Over the month, I become incredibly connected to the experience of these meditations as well as the infectious, immeasurable positive energy exuded by Atul and Kwan. How does one explain in printed letters the feeling of being so totally seen and loved within the embrace of each welcoming hug (which were shared freely with every attendee), or the bubbly, inviting delight felt through a pair of eternally playful eyes and giddy laugh? Their energy was almost as healing as the singing sound bowls.

And then it was time to leave.

It was time to walk away from this spring of connection, happiness and healing, returning instead to a world dominated (at least in part) by young backpackers seeking Insta-worthy attractions and cheap booze. A piece of me felt devastated.

At the end of my last session, as the cloth covering my eyes was removed, I cried. As Kwan helped me stand to my feet, I cried. As we hugged deeply, I cried. And after exchanging vows of “we will surely see each other again”, spoken with the usual twinge of desperation and sadness, Atul presented me with the mala beads I now wear daily.
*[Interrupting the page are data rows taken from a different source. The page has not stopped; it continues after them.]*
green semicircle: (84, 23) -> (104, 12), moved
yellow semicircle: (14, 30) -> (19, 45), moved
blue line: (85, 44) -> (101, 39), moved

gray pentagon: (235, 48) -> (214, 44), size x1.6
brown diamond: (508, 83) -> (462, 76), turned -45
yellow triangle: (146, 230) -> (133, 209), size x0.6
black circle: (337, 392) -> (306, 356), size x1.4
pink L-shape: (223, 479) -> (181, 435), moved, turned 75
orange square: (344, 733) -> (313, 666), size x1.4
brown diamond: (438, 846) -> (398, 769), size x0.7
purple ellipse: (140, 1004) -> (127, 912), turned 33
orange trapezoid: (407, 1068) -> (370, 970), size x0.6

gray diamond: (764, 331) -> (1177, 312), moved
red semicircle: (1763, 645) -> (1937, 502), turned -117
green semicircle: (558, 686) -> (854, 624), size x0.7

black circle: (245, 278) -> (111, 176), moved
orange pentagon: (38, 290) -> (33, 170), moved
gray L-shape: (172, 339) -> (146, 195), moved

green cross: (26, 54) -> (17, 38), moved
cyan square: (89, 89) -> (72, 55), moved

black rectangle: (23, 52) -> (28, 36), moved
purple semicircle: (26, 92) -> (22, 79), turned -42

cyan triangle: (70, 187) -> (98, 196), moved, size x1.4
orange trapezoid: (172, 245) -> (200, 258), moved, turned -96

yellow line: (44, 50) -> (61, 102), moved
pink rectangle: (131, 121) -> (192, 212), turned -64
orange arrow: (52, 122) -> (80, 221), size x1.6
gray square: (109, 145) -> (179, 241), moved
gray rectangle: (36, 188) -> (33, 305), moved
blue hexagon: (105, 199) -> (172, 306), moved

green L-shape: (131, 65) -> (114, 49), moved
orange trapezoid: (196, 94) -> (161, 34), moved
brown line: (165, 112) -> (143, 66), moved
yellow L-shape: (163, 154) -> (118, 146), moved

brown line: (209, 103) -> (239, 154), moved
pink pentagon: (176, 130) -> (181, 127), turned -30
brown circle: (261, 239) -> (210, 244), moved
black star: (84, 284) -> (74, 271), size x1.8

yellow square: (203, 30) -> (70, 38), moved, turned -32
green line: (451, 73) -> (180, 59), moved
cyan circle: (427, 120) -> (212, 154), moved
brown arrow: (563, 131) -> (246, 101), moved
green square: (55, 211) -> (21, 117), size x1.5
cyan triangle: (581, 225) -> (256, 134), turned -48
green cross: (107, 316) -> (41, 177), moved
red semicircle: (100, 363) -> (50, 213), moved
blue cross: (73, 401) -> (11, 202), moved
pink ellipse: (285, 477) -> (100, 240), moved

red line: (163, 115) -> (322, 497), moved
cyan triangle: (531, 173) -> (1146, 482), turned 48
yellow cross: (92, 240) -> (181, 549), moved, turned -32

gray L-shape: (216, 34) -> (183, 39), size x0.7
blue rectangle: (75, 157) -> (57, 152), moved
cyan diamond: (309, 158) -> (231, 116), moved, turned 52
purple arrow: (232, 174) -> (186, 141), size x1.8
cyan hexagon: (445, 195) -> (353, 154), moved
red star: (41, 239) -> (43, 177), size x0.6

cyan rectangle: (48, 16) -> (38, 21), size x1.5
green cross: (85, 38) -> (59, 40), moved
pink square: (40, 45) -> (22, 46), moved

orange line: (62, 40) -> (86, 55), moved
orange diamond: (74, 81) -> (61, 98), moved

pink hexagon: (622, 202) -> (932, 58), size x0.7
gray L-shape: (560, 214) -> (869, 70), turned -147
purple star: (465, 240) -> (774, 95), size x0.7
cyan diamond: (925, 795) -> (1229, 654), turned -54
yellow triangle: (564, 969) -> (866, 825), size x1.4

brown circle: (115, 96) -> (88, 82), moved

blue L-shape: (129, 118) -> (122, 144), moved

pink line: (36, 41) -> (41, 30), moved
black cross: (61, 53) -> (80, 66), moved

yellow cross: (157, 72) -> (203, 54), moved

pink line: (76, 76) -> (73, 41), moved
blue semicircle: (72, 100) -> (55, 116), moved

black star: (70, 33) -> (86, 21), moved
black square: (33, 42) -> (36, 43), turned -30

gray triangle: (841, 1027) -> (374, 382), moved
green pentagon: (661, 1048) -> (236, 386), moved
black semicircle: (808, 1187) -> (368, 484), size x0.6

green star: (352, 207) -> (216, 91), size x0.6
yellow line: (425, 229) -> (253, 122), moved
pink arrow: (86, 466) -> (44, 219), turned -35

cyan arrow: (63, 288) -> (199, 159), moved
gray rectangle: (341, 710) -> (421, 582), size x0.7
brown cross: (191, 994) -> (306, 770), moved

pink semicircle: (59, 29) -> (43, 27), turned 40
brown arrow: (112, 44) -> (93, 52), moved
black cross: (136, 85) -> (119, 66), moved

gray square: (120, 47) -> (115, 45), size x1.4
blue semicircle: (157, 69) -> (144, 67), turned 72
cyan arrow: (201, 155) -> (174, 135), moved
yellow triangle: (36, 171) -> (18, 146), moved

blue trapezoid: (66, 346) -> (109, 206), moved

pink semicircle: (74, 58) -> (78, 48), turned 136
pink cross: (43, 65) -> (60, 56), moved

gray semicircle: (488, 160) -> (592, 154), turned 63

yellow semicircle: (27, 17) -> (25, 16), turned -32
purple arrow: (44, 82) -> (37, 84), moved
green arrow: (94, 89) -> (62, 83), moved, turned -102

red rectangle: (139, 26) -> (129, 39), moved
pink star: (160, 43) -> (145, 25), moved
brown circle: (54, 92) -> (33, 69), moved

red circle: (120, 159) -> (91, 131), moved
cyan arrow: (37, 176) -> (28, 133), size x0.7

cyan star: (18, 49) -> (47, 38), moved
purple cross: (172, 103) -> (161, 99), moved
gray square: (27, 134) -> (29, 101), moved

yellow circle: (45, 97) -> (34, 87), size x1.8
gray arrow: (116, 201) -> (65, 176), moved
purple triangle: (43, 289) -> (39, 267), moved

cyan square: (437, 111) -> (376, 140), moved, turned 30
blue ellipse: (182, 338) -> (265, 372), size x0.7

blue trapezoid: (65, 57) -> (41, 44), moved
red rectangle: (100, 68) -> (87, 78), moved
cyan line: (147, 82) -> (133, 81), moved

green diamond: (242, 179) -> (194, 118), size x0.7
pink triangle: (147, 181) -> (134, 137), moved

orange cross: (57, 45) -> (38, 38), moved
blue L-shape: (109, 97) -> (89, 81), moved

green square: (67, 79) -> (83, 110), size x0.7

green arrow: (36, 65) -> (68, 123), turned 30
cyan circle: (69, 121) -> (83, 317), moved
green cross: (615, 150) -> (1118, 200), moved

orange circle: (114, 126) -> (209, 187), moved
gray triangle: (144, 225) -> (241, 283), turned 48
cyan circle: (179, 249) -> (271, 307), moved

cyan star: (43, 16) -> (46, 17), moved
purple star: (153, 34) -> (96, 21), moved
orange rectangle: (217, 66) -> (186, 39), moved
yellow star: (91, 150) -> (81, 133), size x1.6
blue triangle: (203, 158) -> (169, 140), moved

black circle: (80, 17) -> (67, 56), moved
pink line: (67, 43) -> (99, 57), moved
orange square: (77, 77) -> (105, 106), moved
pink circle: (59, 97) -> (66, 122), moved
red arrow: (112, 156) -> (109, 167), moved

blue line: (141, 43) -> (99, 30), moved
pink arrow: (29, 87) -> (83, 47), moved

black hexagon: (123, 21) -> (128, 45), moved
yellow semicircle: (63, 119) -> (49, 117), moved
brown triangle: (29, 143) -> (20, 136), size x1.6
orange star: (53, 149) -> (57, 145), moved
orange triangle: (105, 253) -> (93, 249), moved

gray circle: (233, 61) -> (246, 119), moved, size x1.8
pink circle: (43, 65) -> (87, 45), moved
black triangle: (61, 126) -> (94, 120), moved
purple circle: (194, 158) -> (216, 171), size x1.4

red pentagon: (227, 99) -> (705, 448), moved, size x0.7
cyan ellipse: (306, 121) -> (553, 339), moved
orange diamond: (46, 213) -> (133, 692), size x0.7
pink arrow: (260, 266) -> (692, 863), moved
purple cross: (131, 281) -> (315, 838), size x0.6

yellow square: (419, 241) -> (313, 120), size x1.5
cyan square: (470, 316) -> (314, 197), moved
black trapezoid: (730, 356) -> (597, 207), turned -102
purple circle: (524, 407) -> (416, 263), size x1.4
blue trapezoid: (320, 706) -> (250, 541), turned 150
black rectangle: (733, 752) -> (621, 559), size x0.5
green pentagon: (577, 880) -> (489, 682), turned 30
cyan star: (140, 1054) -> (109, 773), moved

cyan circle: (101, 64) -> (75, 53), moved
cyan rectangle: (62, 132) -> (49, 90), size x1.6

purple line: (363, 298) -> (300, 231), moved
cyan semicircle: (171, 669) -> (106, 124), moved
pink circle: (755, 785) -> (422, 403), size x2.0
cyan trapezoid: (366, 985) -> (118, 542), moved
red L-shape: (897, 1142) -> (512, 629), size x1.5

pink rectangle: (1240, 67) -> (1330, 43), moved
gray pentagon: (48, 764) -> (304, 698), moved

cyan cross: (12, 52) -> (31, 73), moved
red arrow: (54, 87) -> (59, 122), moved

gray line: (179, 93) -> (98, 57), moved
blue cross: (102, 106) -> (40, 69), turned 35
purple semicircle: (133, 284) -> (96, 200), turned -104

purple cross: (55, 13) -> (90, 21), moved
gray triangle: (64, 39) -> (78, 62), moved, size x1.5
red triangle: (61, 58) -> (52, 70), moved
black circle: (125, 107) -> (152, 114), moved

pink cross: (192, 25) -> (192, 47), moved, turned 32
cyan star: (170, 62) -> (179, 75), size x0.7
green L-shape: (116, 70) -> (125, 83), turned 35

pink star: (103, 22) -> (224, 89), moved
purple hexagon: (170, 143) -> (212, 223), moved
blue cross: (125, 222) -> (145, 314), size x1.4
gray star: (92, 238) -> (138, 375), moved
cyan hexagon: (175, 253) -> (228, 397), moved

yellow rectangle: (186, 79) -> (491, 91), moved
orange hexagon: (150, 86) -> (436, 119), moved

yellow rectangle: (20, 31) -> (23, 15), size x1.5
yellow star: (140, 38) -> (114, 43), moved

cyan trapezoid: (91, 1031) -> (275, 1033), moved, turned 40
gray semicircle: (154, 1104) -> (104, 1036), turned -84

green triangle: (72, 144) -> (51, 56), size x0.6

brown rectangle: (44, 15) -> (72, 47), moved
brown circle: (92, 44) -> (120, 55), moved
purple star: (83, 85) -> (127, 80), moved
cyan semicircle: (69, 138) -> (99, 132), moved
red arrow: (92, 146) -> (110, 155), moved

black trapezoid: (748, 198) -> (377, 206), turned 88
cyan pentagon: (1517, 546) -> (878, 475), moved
They serve as a reminder of these two powerful souls, of my experiences and healing while in Nepal, and as an invitation to bravely continue my personal journey with the spiritual protection the beads are traditionally believed to offer.


Now, to the wearers of these and other symbols, whether they serve as a souvenir, a reminder to act or just a pretty trinket that brings a moment of joy I pass on this wish for you:

May peace, clarity and strength accompany you on your own journey,

however you have arrived, and wherever you may go.